■ **THE TASK**
All of the data that follows should be retyped exactly, please, except the pictures.

■ **DATA EXCERPTS**
* * * * * * *

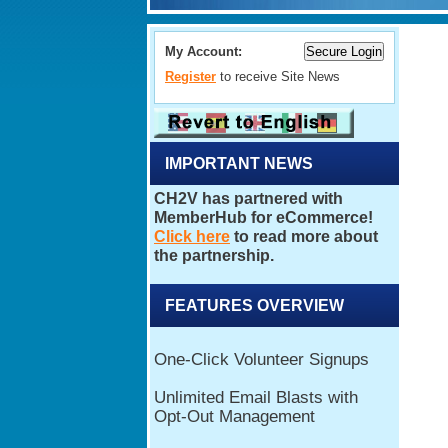
My Account:
Register
to receive Site News
IMPORTANT NEWS
FEATURES OVERVIEW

* * * * * * *

■ **ANSWER BOX**
My Account:
Register
to receive Site News
IMPORTANT NEWS
FEATURES OVERVIEW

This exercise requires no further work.